I have written this poem and made it sound worse than it was. Then better.
I have put in a gun. I have written it out again. I have made myself say no
when I didn’t. I have tried to write why I didn’t say no when I could have.
I have tried to explain the back of my neck, that feeling, when you know
something bad is about to happen, that animal revolt. Once, I felt a rattlesnake.
I mean I felt before I saw. I mean my body told me. But back to that night. No
other way it could have gone, or so it seems now. It seemed different then.
The restaurant, white tablecloth, rack of lamb, quiet loud as velvet, no
prices on the menu. His house just down the street. I went there with him.
Which is what I’m supposed to say now, the thing I did that I should not
have done. Only when he closed the door behind us, my body spoke.
Reminding me of—what? The back of my neck. Not
here, I told my body, meaning, wait till I’m alone to talk like that.
And it listened. Years of attrition trained my body to wait, to stop, no
argument.

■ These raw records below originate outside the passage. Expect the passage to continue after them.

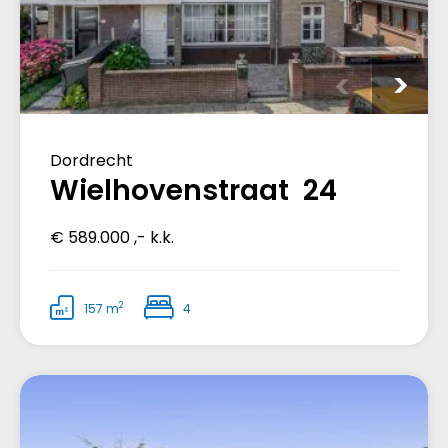
Dordrecht
Wielhovenstraat 24
€ 589.000 ,- k.k.
2
157 m
4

I stayed in my chair. I never said the secret. His tongue was a fish.
His tongue was a fish in my mouth, heavy wet muscle. I said nothing
when he splashed whiskey into the crystal glass. That’s my father, he said.
Pointing. On the wall, old gold frames, photographs, the flag, I said nothing
although I knew the face from the newspaper I said nothing. I thought.
The door (oak) locked. The walls (stone) thick. My throat was taught not
to shout in a quiet place, and when it was time, I found it could not.
Would not. Later, I had to forgive my throat. What you think happened did not
happen. Instead, a sound, a shot, a car backfiring.
He looked up. I fought to my feet, the floor, the door. I never said no
but my whole body meant it. He could hear the sound outside but not
my body. Never said no. There is the law. And then there is something better.